Ciò che Maria Sandra Telesca non accetta, è la correlazione tra questo genere di problemi e la riforma sanitaria. «Non c’entra proprio nulla». Al contrario, «se è vero, come è vero, che gli accessi ai pronto soccorso regionali sono in flessione, questo significa che il territorio sta iniziando a dare risposte.

La riforma è in itinere - prosegue Telesca -, ha bisogno ancora di tempo e certamente non è perfetta. Ma non ha nulla a che fare con problemi rilevati in ogni regione e in ogni ospedale».

Venendo ai dati, per quel che riguarda i pronto soccorso, gli accessi complessivamente nel 2016 sono diminuiti. Nel 2012 nei diversi ospedali della regione sono stati 458.692, circa 3.000 in più l’anno dopo, numero confermato nel 2014, sceso a 459.107 nel 2015, mentre l’anno scorso sono stati 453.525.

Anche il tasso di ospedalizzazione si è ridotto da 168 per 1.000 abitanti a 128 sempre per 1.000 abitanti. I ricoveri: nel 2012 sono stati 40.325, poco meno nel 2013, scesi ulteriormente nel 2014 e nel 2015, sino ai 36.282 del 2016; ma gli oltre 4.000 posti letto disponibili non sono stati quasi per nulla ridotti.
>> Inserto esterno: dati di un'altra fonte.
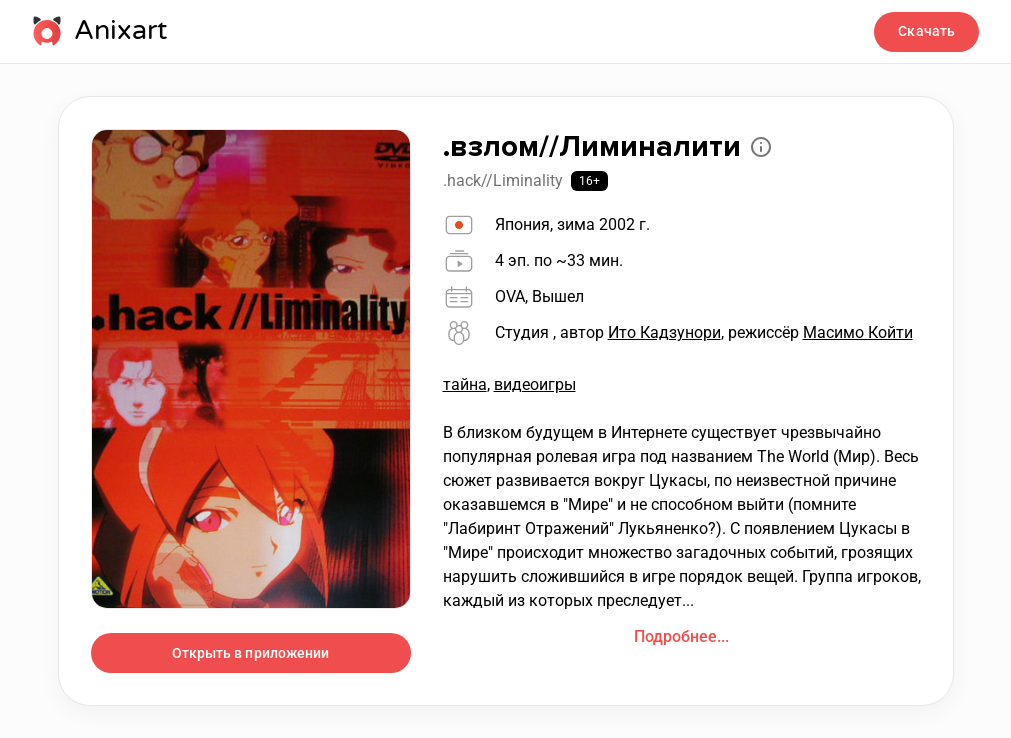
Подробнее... (681, 636)
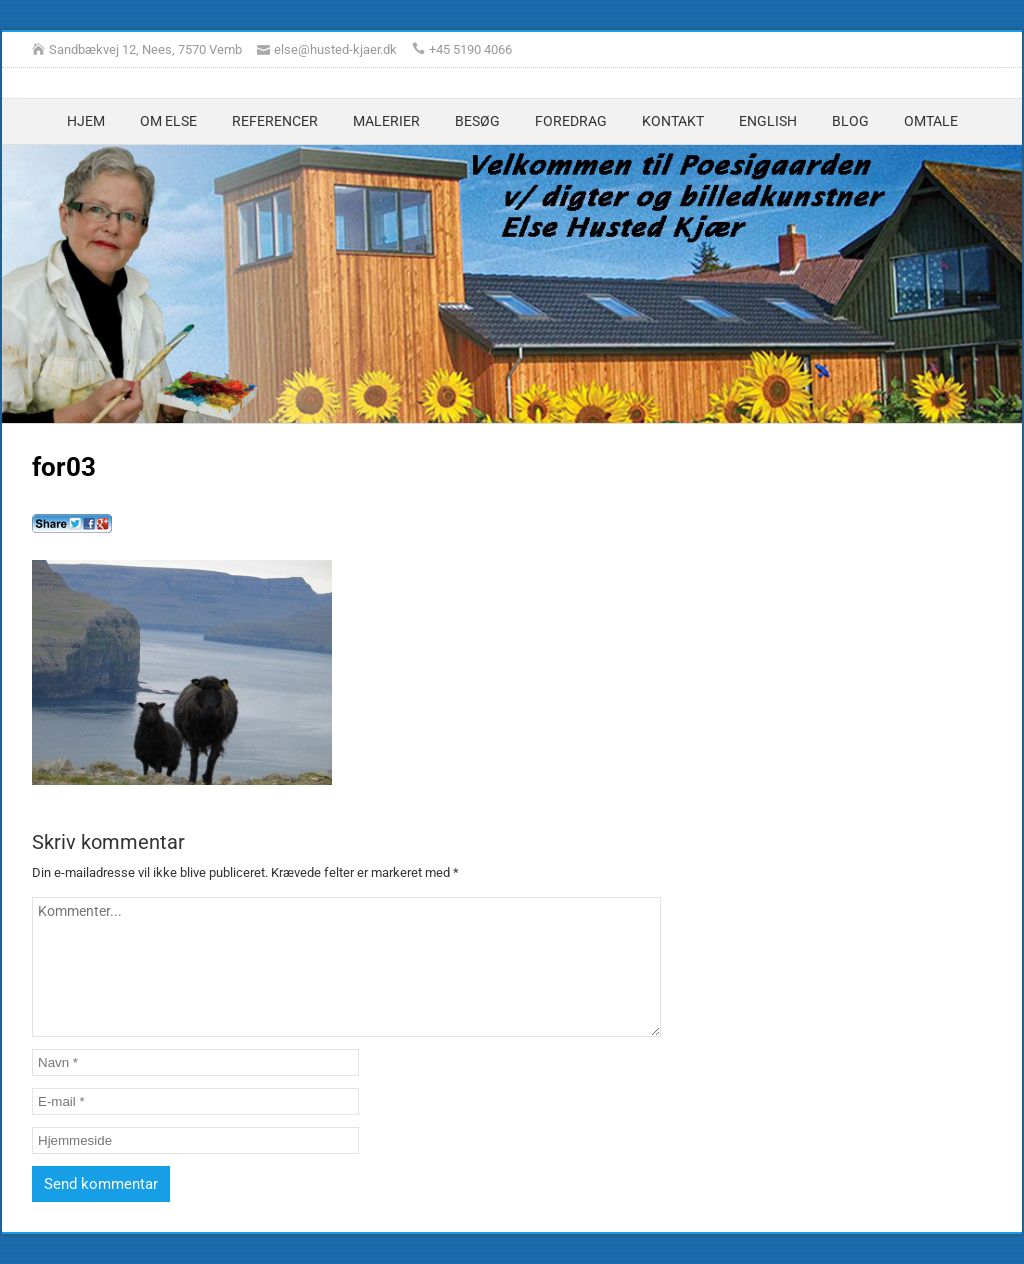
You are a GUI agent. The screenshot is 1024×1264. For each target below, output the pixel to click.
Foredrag (571, 121)
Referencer (275, 121)
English (768, 121)
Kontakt (673, 121)
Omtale (931, 121)
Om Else (168, 121)
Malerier (386, 121)
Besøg (477, 121)
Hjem (86, 121)
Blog (850, 121)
«Questo significa - è la considerazione di Telesca - che l’obiettivo della deospedalizzazione, consentendo alle persone di rimanere al proprio domicilio o di ritornarvi il prima possibile, la riforma lo sta ottenendo».

Non tutto è perfetto, l’integrazione ospedale-territorio deve proseguire in maniera ancora più marcata «per garantire percorsi coerenti a tutti i pazienti.

Ci sono aziende che hanno attivato, all’interno della struttura ospedaliera, un ufficio distrettuale al quale va il compito di pianificare la dimissione e il rientro a domicilio, o in casa di riposo o il trasferimento in una struttura di riabilitazione.

E’ intuibile che, in questo modo, la gestione diventa più agevole», considera l’assessore. Ed è un modello che andrebbe esportato.

C’è poi un ulteriore lavoro di analisi che andrebbe compiuto sui ricoveri, per verificarne l’appropriatezza, e sui tempi di degenza che, se eccessivamente lunghi, evidenziano «che qualcosa non va».

Così come servirà uno sforzo informativo per indirizzare meglio i cittadini verso le strutture più appropriate a dare risposte alla loro domanda di salute.